Não sei se chega a ser terror psicológico aquilo a que o nº 1 de Folgate Street ascende e faz aos seus inquilinos ou se é apenas tudo o que lhes vai na alma.
"Estou sentada na espartana e branca austeridade do nº 1 de Folgate Street, muito satisfeita.
O meu olhar varre o imaculado vazio do jardim. Já descobri porque não tem flores. Inspira-se naquilo que a Internet me diz serem os karesansui, os jardins para meditação formal dos templos budistas."
O enredo navega em torno de uma casa, ou melhor, de uma peça de arte arquitectónica minimalista - arquiminimalista -, ganhadora de prémios e que atribuiu ao seu arquitecto, Edward Monkford, toda uma aura de génio, mas também de esquisitóide. E a exigência e dependência cada vez maior da tecnologia como um comando que regula e potencia a felicidade.
"Como arquitectos, somos obcecados pela estética, somos obcecados em criar edifícios que são agradáveis ao olhar. Mas, se aceitarmos que a verdadeira função da arquitectura é ajudar as pessoas a resistirem à tentação...
Mas que dizer da tecnologia? O que dizer daquela cidade invisível onde todos passeamos, ou nos escondemos, ou nos divertimos: a Internet?"
O constante Antes e Depois, com Emma e Jane, cria uma vontade imensa de perceber em que é que aquelas duas vida, naquela casa, se cruzam. Edward e Simon combinam muito bem psicoses destrutivas, mas elas também não o são menos. David ou Saul são dois personagens secundários que, de forma parca, mas muito incisiva determinam nuances do enredo. Considero que está tudo muito bem conseguido.
"Agora: Jane
(...)
Tenho dificuldade em concentrar-me. Não consigo parar de pensar no facto de ele ter proferido exactamente as mesmas palavras a Emma e a mim. (...)
Mas, também, penso, todos usamos as mesma frases conhecidas, os mesmos atalhos linguísticos. (...) Quem, por vezes, não se repete? Não será a compulsão para a repetição apenas um termo sofisticado para o facto de sermos criaturas de hábitos?"
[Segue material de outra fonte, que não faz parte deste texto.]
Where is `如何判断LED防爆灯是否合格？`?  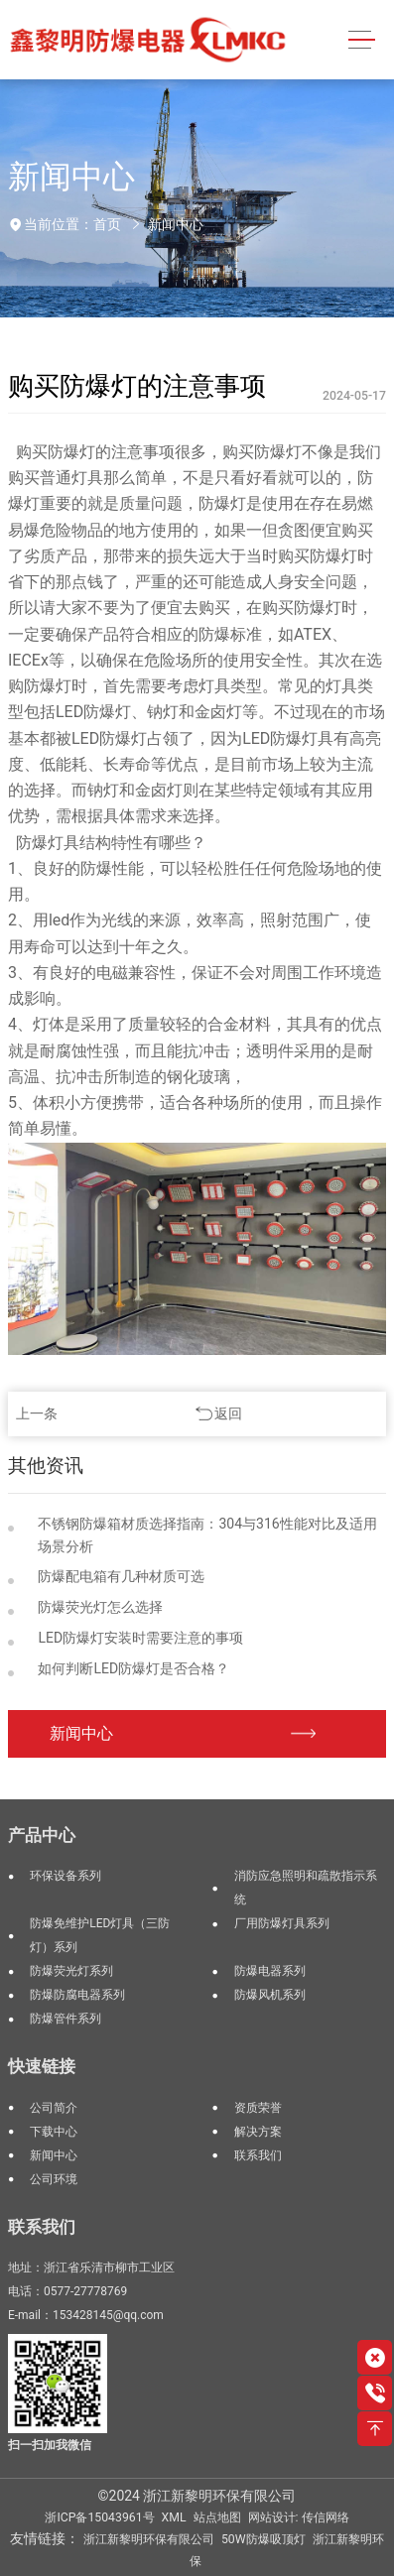 如何判断LED防爆灯是否合格？ is located at coordinates (133, 1668).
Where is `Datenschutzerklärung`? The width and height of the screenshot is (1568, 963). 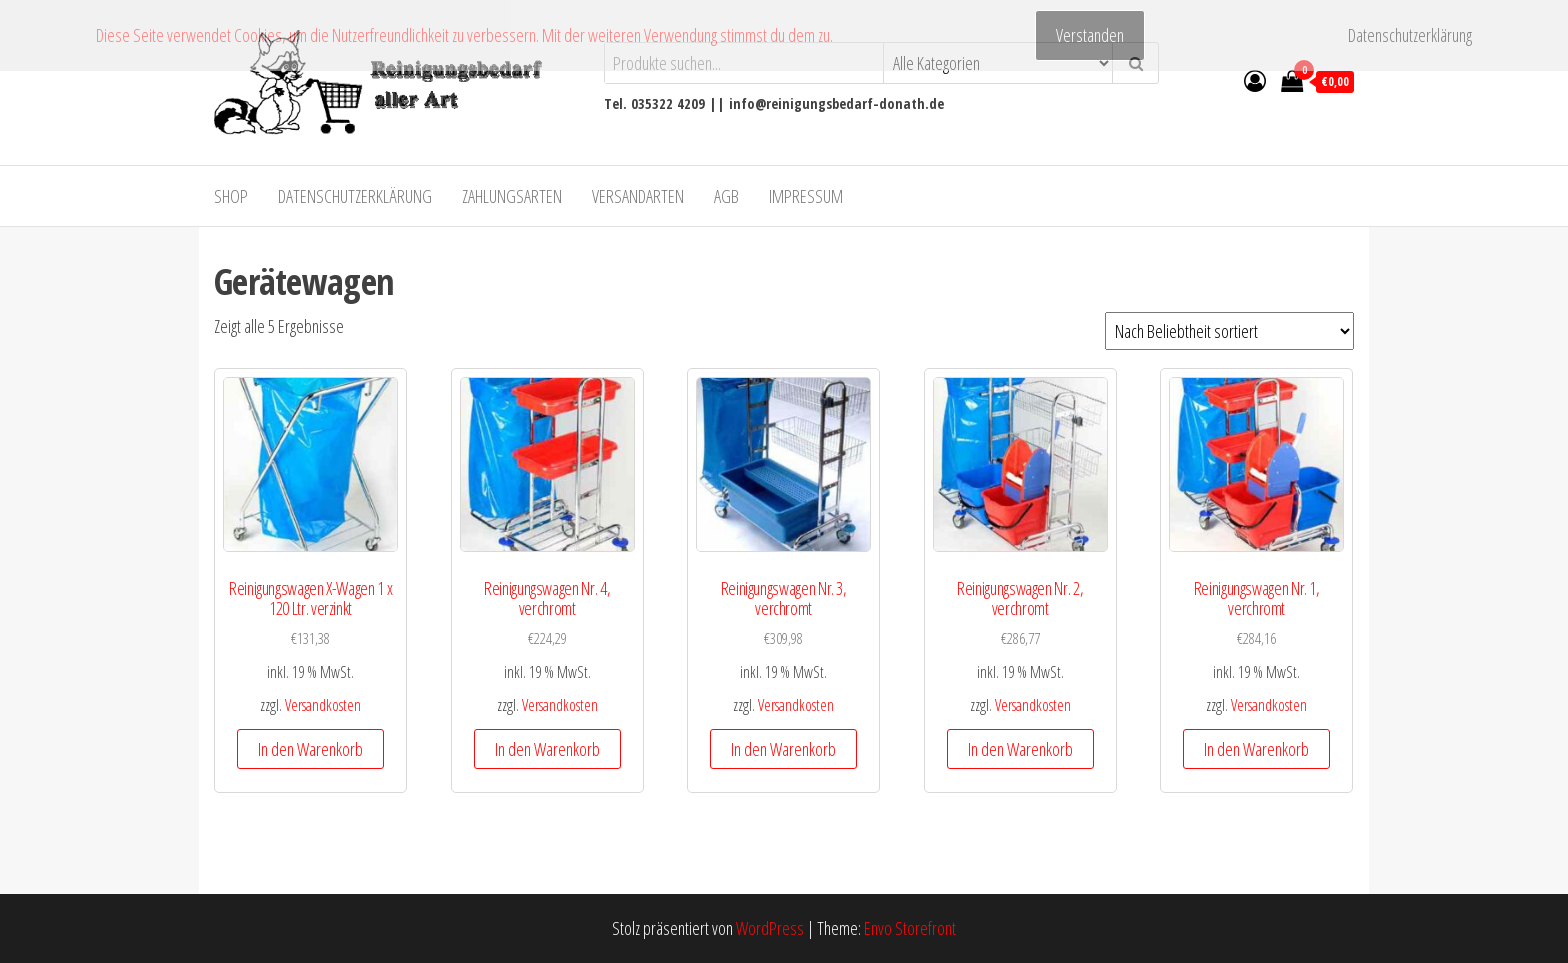 Datenschutzerklärung is located at coordinates (355, 196).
Paranóia, obsessão, narcisismo, mitomania, repetição e manipulação, em dose curtas, mas constantes alimentam a desconfiança que é exigida ao leitor, para assim manter o interesse e a compulsão de leitura.
"- A teoria de Emma era que enterrá-los aqui fazia parte de uma espécie de ritual supersticioso - continua. - Quase como um sacrifício. (...)
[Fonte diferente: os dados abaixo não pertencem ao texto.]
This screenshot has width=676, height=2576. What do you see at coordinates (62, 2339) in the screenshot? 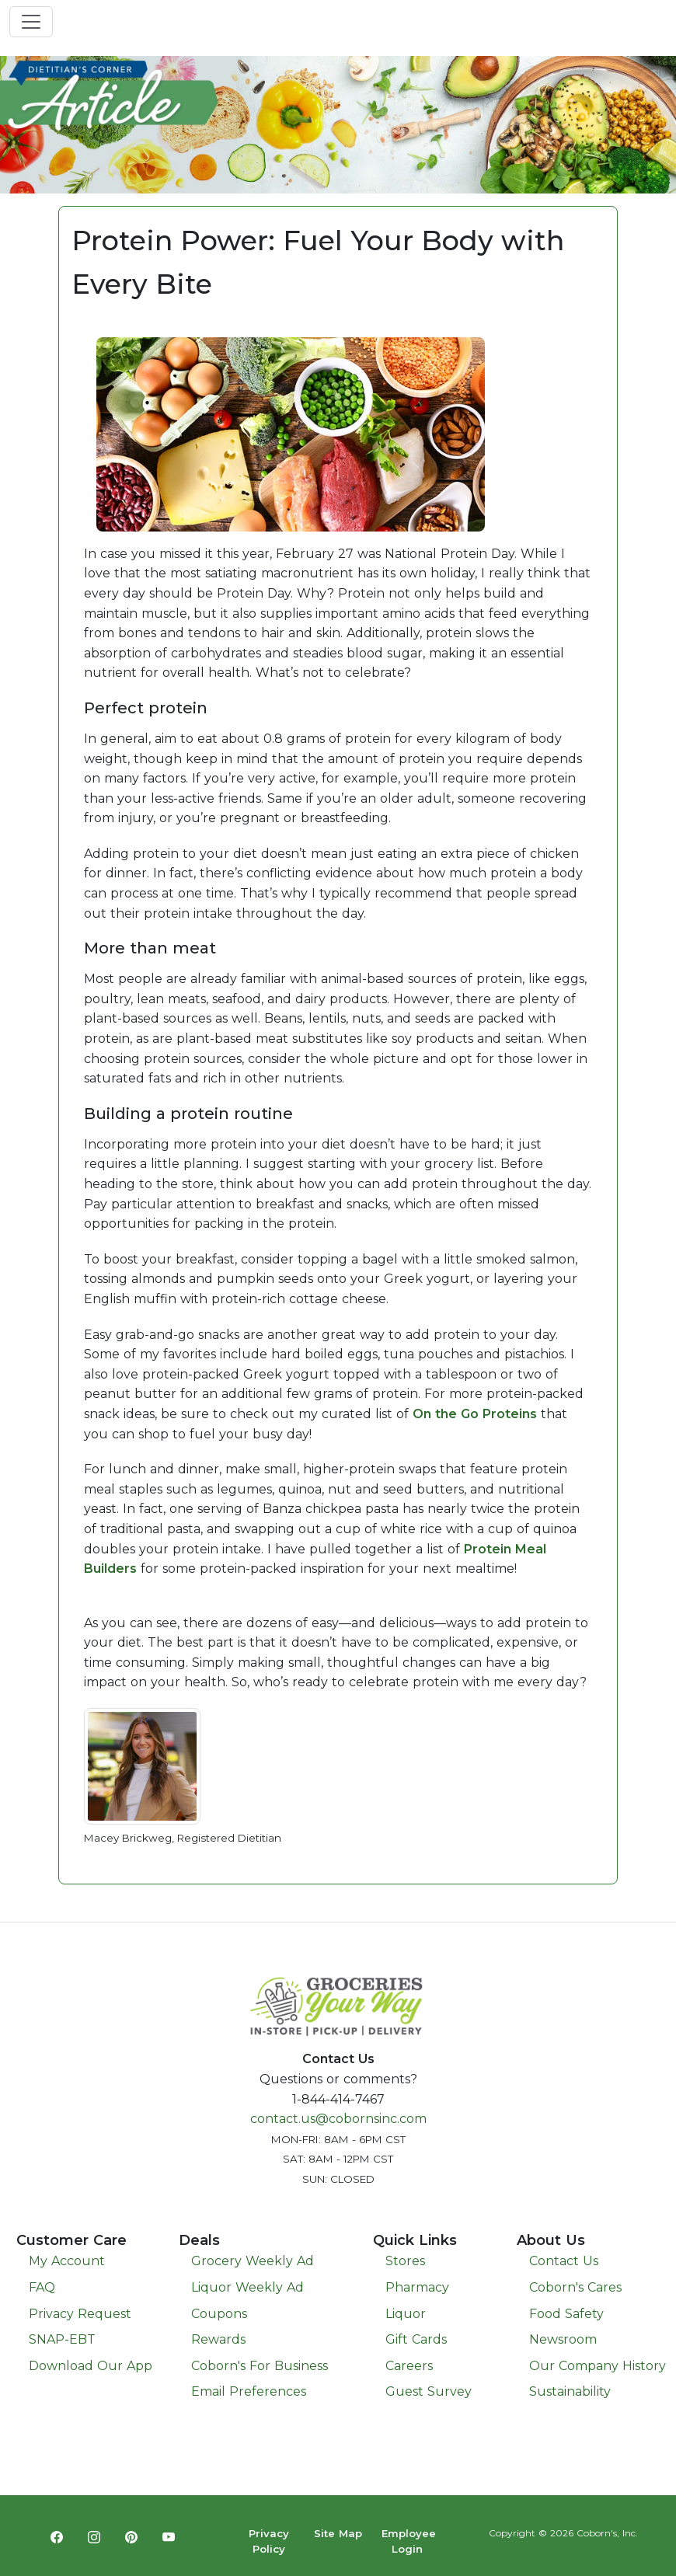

Um livro compulsivo e viciante, construído quase com o mesmo minimalismo que imaginamos para a casa, cada detalhe aparece no local certo, despertando o leitor tanto mais temas da actualidade, como para arquitectura, tecnologia ou costumes ancestrais e orientais.
Recomendação máxima para os fãs do género ou para quem quer um enredo psicológico.